♬Ribbit, ribbit, ribbit… (frog sounds)
There is a kind of rice which every Japanese person knows called “Uonuma Koshi-Hikari.”

Within that particular strain, there is an even more refined strain called “Minami Uonuma.” And within that one is the “Kochi Gawa” strain. Did you know that there were so many different strains of rice? If you go even further, you’ll find the “Minami Uonuma-no-Kocchi Gawa-no-Koshihikari”, which is just about the rarest strain of rice you can get. That strain is only harvested and consumed locally, so it is not widely known.

Now that you know just how rare it is, I bet you want to try this secret rice, right?

Here at Keyaki-En, you can enjoy a steaming cup of this luxurious rice alongside a bowl of Noppe stew, a local Niigata dish. Noppe stew was enjoyed long ago by local landowners who would have their peasants cook and perform as part of their grand feasts. The peasants would return to their homes with the taste fresh in their minds, and imitate the recipe on their own. This is how Noppe stew spread throughout Niigata.

When you visit Keyaki-En, you will immediately be impressed with the building itself: a grand mansion with a thatched roof, where landowners once dwelled. Around the back of the building lies an enormous Japanese elm tree over 1,500 years old. The rice paddies surrounding Keyaki-En, create a different atmosphere with each season. One can hear the croaking of frogs in the summer, and be surrounded by the lights of fireflies in the winter.

Relive the traditional flavors of Japan with a bowl of “Rice and Noppe Stew” here at Keyaki-En.

※Opinions surrounding “Acchi-gawa” and “Kocchi-gawa” rice in the Minami Ounuma area are varied. In general, when it comes to the right and left banks of the Uono river, it is said that the rice from the left side of the bank tastes better. However, the rice grown in Minami Ounuma City, which stretches out 30km south along the Uono river, also varies in taste due to differences in the land, so this rule isn’t unconditional.
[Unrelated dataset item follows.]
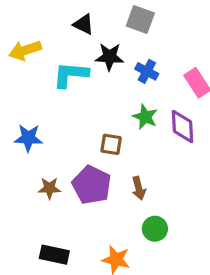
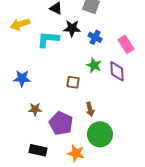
purple pentagon: (92, 185) -> (61, 123), moved
green circle: (155, 229) -> (100, 134), size x1.6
When it comes to the “Acchi-gawa” and “Kocchi-gawa” referred to in Keyaki’s explanation, this refers to the difference between the narrow strip of land that includes Itsukamachi and Nagamori Village. The main differences lie in the level of infrastructure development and the time of the year.

The local people are very detailed when it comes to the land, and sometimes even the specific field, and they are able to pinpoint and debate about which rice is the most delicious.

※Reservation Only
Address:24 Nagamori, Minami Ounuma City
Phone:025-775-2419
Price Range:¥5,000円(Before Taxes)〜
URL:http://www.keyakien.com/eigyou.html

Why is the Minami Ounuma Kocchi-Gawa-no-Koshihikari so delicious?
──An interview with Mr. Namuro of Keyaki-En↓

Why have people continued to live in such a snow ridden area?

They were raised with the snow, so they are used to having it around. While it is sometimes called a “Snow Hell,” no matter how much they have to struggle against the snow, people feel an obligation to take care of the land that once belonged to their ancestors. I think it’s a way of life for those who were raised here...but spring is still pretty nice. (laughs)

--Is spring better?

Well, of course, spring is nice. (laughs) In spring, you are constantly watching as the flowers bloom and fall and bloom again. While as a home, this area tends to be pretty dark, living in tune with nature is truly happiness, isn’t it?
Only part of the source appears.